Maksym Slyusar

Personal information
- Full name: Maksym Maksymovych Slyusar
- Date of birth: 1 July 1997 (age 27)
- Place of birth: Luhansk, Ukraine
- Height: 1.80 m (5 ft 11 in)
- Position(s): Midfielder

Team information
- Current team: Dinamo Lugansk

Youth career
- 2010–2012: Zorya Luhansk
- 2013: Metalurh Donetsk
- 2013: Zorya Luhansk

Senior career*
- Years: Team / Apps / (Gls)
- 2013–2015: Zorya Luhansk / 0 / (0)
- 2017–2021: Slavia Mozyr / 109 / (29)
- 2023–: Dinamo Lugansk

International career
- 2013: Ukraine U16 / 2 / (0)

= Maksym Slyusar =

Ukrainian footballer

Maksym Slyusar (Максим Максимович Слюсар; born 1 July 1997) is a professional Ukrainian football midfielder.

==Career==
Slusar is the product of the FC Zorya Luhansk youth system.

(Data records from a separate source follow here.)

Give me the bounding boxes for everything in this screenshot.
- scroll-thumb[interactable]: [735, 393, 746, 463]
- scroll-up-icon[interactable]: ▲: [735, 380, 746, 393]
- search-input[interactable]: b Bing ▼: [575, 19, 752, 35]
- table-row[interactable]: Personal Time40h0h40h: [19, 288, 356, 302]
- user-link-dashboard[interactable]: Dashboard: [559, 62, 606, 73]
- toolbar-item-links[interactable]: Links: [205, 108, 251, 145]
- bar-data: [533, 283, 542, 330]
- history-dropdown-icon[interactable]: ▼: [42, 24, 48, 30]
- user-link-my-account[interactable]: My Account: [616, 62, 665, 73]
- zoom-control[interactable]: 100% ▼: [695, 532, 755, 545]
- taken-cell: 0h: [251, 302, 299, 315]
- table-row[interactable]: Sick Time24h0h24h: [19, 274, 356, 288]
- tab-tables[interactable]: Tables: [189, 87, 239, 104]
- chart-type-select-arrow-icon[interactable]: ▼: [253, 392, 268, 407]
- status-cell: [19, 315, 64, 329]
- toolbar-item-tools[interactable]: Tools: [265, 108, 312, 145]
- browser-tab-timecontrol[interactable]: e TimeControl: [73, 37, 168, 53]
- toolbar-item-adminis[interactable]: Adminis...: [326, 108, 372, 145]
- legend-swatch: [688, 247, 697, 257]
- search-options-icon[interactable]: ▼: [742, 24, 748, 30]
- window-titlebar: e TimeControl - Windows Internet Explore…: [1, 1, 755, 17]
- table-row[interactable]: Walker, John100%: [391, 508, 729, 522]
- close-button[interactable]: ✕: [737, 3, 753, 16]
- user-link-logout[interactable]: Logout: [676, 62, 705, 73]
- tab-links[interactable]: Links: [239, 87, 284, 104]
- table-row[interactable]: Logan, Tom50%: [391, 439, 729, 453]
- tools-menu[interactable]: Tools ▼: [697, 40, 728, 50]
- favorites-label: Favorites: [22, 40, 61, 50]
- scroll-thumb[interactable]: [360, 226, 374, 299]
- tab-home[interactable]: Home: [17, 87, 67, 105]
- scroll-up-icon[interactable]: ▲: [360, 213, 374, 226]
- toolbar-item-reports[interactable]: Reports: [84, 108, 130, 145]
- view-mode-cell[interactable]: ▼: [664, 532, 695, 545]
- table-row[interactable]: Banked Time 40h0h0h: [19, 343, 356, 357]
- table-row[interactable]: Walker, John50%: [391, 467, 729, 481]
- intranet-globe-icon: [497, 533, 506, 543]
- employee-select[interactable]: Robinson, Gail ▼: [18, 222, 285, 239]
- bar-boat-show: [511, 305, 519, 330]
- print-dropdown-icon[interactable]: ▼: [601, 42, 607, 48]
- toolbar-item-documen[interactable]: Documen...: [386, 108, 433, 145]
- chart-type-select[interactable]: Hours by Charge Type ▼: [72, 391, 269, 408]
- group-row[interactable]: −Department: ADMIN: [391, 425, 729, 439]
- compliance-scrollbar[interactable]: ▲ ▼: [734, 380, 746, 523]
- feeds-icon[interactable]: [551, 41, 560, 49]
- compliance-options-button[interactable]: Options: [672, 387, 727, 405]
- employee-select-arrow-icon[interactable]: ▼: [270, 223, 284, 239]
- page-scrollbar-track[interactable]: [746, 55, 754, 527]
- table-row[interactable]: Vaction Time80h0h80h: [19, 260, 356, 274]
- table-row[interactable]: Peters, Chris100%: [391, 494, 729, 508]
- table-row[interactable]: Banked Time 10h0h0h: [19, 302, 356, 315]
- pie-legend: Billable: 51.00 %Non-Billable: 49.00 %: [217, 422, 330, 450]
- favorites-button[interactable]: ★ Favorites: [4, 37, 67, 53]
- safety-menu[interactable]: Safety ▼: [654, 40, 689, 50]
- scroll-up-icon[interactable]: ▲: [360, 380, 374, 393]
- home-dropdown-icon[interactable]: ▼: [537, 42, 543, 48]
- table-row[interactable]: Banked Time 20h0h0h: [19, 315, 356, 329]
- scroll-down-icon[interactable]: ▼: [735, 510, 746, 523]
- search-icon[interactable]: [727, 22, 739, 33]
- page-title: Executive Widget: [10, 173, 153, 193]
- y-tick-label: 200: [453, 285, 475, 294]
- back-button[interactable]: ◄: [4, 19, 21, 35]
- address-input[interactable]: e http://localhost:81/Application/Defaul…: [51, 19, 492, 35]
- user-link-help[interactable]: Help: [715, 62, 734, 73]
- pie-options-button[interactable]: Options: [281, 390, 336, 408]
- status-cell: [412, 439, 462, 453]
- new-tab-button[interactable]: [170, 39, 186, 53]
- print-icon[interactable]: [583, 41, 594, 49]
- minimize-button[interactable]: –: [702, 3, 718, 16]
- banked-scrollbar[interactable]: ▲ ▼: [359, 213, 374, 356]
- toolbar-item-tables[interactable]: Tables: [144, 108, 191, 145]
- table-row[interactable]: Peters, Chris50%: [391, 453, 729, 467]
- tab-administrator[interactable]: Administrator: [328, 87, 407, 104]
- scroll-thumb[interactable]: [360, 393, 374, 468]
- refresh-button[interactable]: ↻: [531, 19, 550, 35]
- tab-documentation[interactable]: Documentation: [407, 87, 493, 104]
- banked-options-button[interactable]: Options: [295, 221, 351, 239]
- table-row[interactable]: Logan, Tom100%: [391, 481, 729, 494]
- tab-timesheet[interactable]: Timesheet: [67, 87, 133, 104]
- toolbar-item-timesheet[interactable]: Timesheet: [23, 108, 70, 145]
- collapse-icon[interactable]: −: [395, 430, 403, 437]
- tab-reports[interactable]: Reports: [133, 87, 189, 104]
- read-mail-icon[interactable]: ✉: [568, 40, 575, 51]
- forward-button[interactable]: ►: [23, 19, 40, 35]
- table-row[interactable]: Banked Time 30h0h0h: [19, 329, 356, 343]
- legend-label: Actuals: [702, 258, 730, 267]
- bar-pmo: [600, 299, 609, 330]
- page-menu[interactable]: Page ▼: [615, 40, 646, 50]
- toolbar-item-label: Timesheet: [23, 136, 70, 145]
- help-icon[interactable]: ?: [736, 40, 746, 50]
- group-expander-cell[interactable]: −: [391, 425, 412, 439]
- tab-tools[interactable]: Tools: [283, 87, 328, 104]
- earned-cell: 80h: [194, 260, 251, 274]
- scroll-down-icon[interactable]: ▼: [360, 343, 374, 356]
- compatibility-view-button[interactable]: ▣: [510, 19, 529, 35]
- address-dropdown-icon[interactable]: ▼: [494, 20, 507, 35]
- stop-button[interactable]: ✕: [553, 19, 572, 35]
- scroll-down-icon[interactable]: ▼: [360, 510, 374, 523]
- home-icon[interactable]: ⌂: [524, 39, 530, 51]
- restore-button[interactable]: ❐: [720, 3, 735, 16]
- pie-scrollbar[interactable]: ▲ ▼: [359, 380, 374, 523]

He continued his career in the Ukrainian Premier League Reserves, but never was promoted to the main-team squad and in December 2015 he was excluded from the team among other players, as he was suspected of participating in match fixing. In March 2017 he signed a contract with Belarusian side Slavia Mozyr.

In 2023 Slyusar joined Dinamo Lugansk (representing LNR) in Commonwealth League.